[RECORDS FOR PROCESSING Boundary: Start]
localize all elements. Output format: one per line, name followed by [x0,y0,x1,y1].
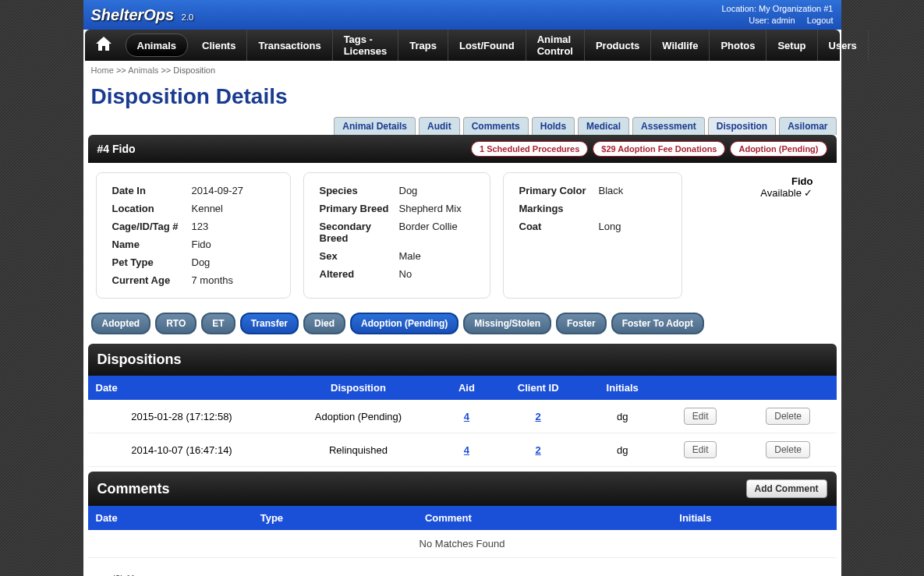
val-altered: No [396,266,465,282]
td-date: 2014-10-07 (16:47:14) [88,433,276,467]
tab-medical[interactable]: Medical [578,117,629,135]
tab-holds[interactable]: Holds [532,117,575,135]
header-right: Location: My Organization #1 User: admin… [721,3,833,27]
td-date: 2015-01-28 (17:12:58) [88,400,276,433]
delete-button[interactable]: Delete [766,408,810,425]
no-matches-text: No Matches Found [88,530,837,558]
lbl-coat: Coat [516,218,594,235]
lbl-markings: Markings [516,200,594,217]
location-link[interactable]: My Organization #1 [759,4,833,13]
nav-clients[interactable]: Clients [191,30,247,61]
nav-setup[interactable]: Setup [766,30,817,61]
td-disp: Adoption (Pending) [276,400,441,433]
th-c-date: Date [88,506,253,530]
nav-products[interactable]: Products [585,30,651,61]
th-c-type: Type [253,506,417,530]
btn-adoption-pending[interactable]: Adoption (Pending) [350,313,458,334]
comments-title: Comments [97,481,170,497]
nav-animalcontrol[interactable]: Animal Control [526,30,585,61]
breadcrumb-animals[interactable]: Animals [128,65,158,75]
version: 2.0 [182,12,193,22]
side-name: Fido [710,175,813,187]
th-initials: Initials [584,376,661,400]
nav-users[interactable]: Users [818,30,869,61]
btn-transfer[interactable]: Transfer [240,313,299,334]
main-nav: Animals Clients Transactions Tags - Lice… [85,30,840,61]
pill-adoption-pending[interactable]: Adoption (Pending) [730,141,827,157]
td-initials: dg [584,400,661,433]
breadcrumb-current: Disposition [173,65,215,75]
no-matches-row: No Matches Found [88,530,837,558]
side-col: Fido Available ✓ [695,172,829,299]
lbl-pbreed: Primary Breed [317,200,395,217]
btn-died[interactable]: Died [303,313,345,334]
edit-button[interactable]: Edit [684,441,717,458]
tab-assessment[interactable]: Assessment [632,117,705,135]
pill-donations[interactable]: $29 Adoption Fee Donations [593,141,725,157]
nav-tags[interactable]: Tags - Licenses [333,30,399,61]
nav-photos[interactable]: Photos [710,30,766,61]
lbl-altered: Altered [317,266,395,282]
val-pettype: Dog [189,254,247,270]
lbl-location: Location [109,200,187,217]
nav-animals[interactable]: Animals [126,34,189,57]
table-row: 2015-01-28 (17:12:58) Adoption (Pending)… [88,400,837,433]
btn-rto[interactable]: RTO [155,313,196,334]
animal-id-name: #4 Fido [97,143,136,155]
dispositions-table: Date Disposition Aid Client ID Initials … [88,376,837,467]
header: ShelterOps 2.0 Location: My Organization… [83,0,841,30]
user-label: User: [749,16,769,25]
val-coat: Long [596,218,627,235]
breadcrumb: Home >> Animals >> Disposition [83,61,841,80]
page-title: Disposition Details [83,80,841,117]
delete-button[interactable]: Delete [766,441,810,458]
pill-procedures[interactable]: 1 Scheduled Procedures [471,141,588,157]
lbl-date-in: Date In [109,182,187,199]
edit-button[interactable]: Edit [684,408,717,425]
nav-wildlife[interactable]: Wildlife [651,30,710,61]
td-client-link[interactable]: 2 [536,411,541,422]
lbl-pettype: Pet Type [109,254,187,270]
val-markings [596,200,627,217]
th-client: Client ID [492,376,583,400]
val-sbreed: Border Collie [396,218,465,246]
td-aid-link[interactable]: 4 [464,411,469,422]
user-link[interactable]: admin [772,16,795,25]
breadcrumb-home[interactable]: Home [91,65,114,75]
add-comment-button[interactable]: Add Comment [746,479,827,498]
btn-missing[interactable]: Missing/Stolen [463,313,551,334]
btn-adopted[interactable]: Adopted [91,313,151,334]
lbl-species: Species [317,182,395,199]
th-c-comment: Comment [417,506,671,530]
tab-disposition[interactable]: Disposition [708,117,776,135]
logo-text: ShelterOps [91,6,175,23]
tab-animal-details[interactable]: Animal Details [334,117,416,135]
val-sex: Male [396,248,465,264]
btn-foster[interactable]: Foster [556,313,607,334]
nav-transactions[interactable]: Transactions [247,30,332,61]
val-name: Fido [189,236,247,253]
table-row: 2014-10-07 (16:47:14) Relinquished 4 2 d… [88,433,837,467]
td-disp: Relinquished [276,433,441,467]
val-pbreed: Shepherd Mix [396,200,465,217]
nav-traps[interactable]: Traps [398,30,448,61]
btn-et[interactable]: ET [201,313,235,334]
info-card-1: Date In2014-09-27 LocationKennel Cage/ID… [96,172,291,299]
lbl-name: Name [109,236,187,253]
th-c-initials: Initials [671,506,836,530]
val-location: Kennel [189,200,247,217]
td-client-link[interactable]: 2 [536,444,541,456]
side-status: Available ✓ [710,187,813,199]
dispositions-title: Dispositions [97,352,182,368]
nav-lostfound[interactable]: Lost/Found [448,30,526,61]
debug-output: array(0) { } [83,558,841,576]
logout-link[interactable]: Logout [807,16,834,25]
lbl-sbreed: Secondary Breed [317,218,395,246]
tab-asilomar[interactable]: Asilomar [779,117,836,135]
td-aid-link[interactable]: 4 [464,444,469,456]
th-disp: Disposition [276,376,441,400]
home-icon[interactable] [85,37,122,55]
btn-foster-adopt[interactable]: Foster To Adopt [611,313,704,334]
tab-comments[interactable]: Comments [463,117,529,135]
tab-audit[interactable]: Audit [419,117,460,135]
[RECORDS FOR PROCESSING Boundary: End]
Looking at the data above, show all lines where the word "Animals" occurs.

ANSWER TO THIS EXERCISE:
breadcrumb-animals[interactable]: Animals [128,65,158,75]
main-nav: Animals Clients Transactions Tags - Lice… [85,30,840,61]
nav-animals[interactable]: Animals [126,34,189,57]
breadcrumb: Home >> Animals >> Disposition [83,61,841,80]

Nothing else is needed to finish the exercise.